Consulting 4.2 Digital communication: Giving information on the telephone

This lesson will focus on giving and receiving information over the telephone, as well as using natural intonation patterns to communicate clearly. 

Introduction: 

When was the last time you used English on the phone? 

Warm Up: 

Read the dialog below. Stan is a senior partner and an expert in his field.

As you read, pay attention to intonation.

Stan: Stan speaking.
Kim: Hi, Stan, Kim here, from Atlanta. We have a 2 o'clock to talk about emerging players in the market.
Stan: Hey Kim. Of course. What can I do for you?
Kim: Thanks for your time again. I really appreciate it. I just had a few follow-up questions.
Stan: No problem.

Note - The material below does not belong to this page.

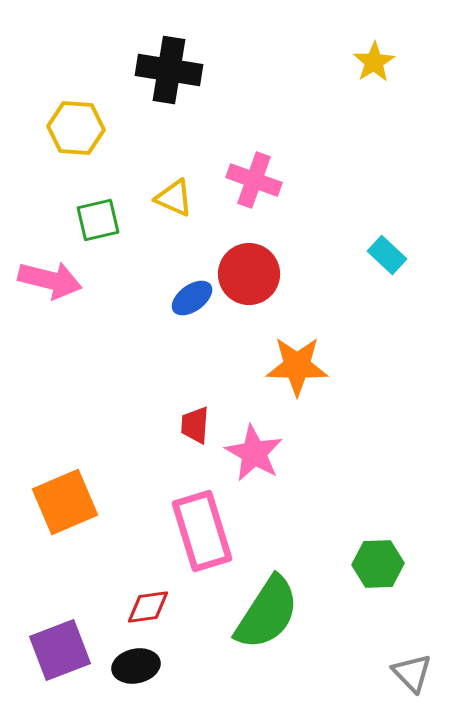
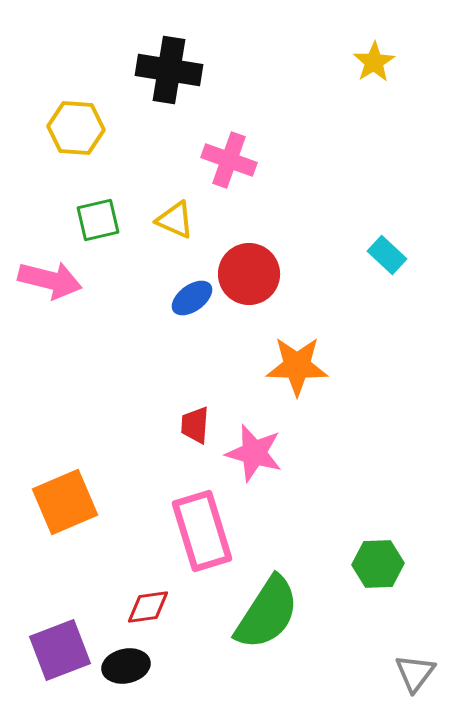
pink cross: moved 25 px left, 20 px up
yellow triangle: moved 1 px right, 22 px down
pink star: rotated 14 degrees counterclockwise
black ellipse: moved 10 px left
gray triangle: moved 3 px right; rotated 21 degrees clockwise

I’m in a taxi, but we should be fine to talk for 20 minutes at least. Is that enough?
Kim: Should be fine. So you mentioned some key innovators in the American market. But would you also have any insight into the European market?
Stan: Have you spoken to Adrienne?
Kim: Adrienne? No. I’m not aware of them.
Stan: Adrian Dubois in the Brussels office. Talk to him about Europe.
Kim: Do you happen to have his contact details?
Stan: Yeah, it’s on my phone. Hang on. I’m putting you on speaker. Okay. It’s Adrian Dubois. That’s A,D,R...
Kim: A,D,R...
Stan:  I,A,N.
Kim:  I,A,N.
Stan: Last name Dubois D, U, B... O, I S.
​​​​Kim: D, U, B... O, I S. Thanks so much.
Stan: Yeah. Ring his assistant, Peter. That number is 02, 5##...
Kim: Sorry, I didn’t catch that. 02?
Stan: Yeah, there was some road work. Let’s start again. That’s 02, 555...
Kim: 02, 555...
Stan: 6872.
Kim: 6872. Okay, thanks.

Discuss the following:

  1. How did Stan and Kim exchange information? 
  2. When Kim says, "Adrienne? No. I’m not aware of them," why does she choose to say them?
Language: 

A: When giving information, it's important to pause and let the other person write down what you said. Use a rising tone to indicate that more information will come, and a descending tone to indicate it's finished. Try saying the information below:

  1. 687↗, ...129↗, ...23↗...72↘.
  2. Curzon Street,—that's C, U ,R↗ ...Z, O, N↘ street.

Now practice:

  1. 2340949329
  2. Staffmire Avenue

B: When saying numbers, you can put them together so, for example, 13 is said as "thirteen". However, you might have trouble hearing the difference. In that case, you can also say the numbers individually. 

  1. Was that thirteen, as in one, three?
  2. Is that eighty, as in eight, zero?

Try saying the phone number below. Say the numbers to your teacher and correct anything they misunderstand. 

  • 18-41-4019

C: When spelling, some people may mishear certain letters. In this case, English speakers use this style:

  1. A as in apple;
  2. B as in bear;
  3. ...etc.

Any word is fine, as long as it's clear what the first letter is. For instance, it's a bad choice to say "R as in rock" because "lock" is too similar. Rather, "R as in Rome" or "R as in ring" would be better. Try spelling these names and correct anything that's misheard.

  1. George Takei
  2. Étienne Moreau 
  3. Bjork

Note: If you are unsure about the pronunciation, then simply be honest and offer to spell it. 

Practice: 

A: Your teacher will call you and ask about the following information. Listen to their questions and make sure you communicate your answers clearly.  

  1. One top startup company of 2017 is OpCity, which makes cloud software for real estate brokerages and is valued at US$99 million. Another is UiPath, which makes workflow software and is valued at US$110 million.
  2. The Icelandic rock band Sigur Ros's breakout album was Agaetis Byrjun, which was rated 9.4 out of10 by the taste-making music site Pitchfork.com. The band's longest-running members are lead singer and guitarist Jonsi Birgisson, bass player Georg Holm, and drummer Pall Dyrason. 

B: Now try calling your teacher about the following situation: 

  • You have an appointment for a short talk with IT expert Fred Armisen at Amsterdam University, however, the extension on his phone number doesn't work.
  • Call the front desk at the university and ask to be put through.
  • Ask about which Dutch startup companies might be considered market disrupters.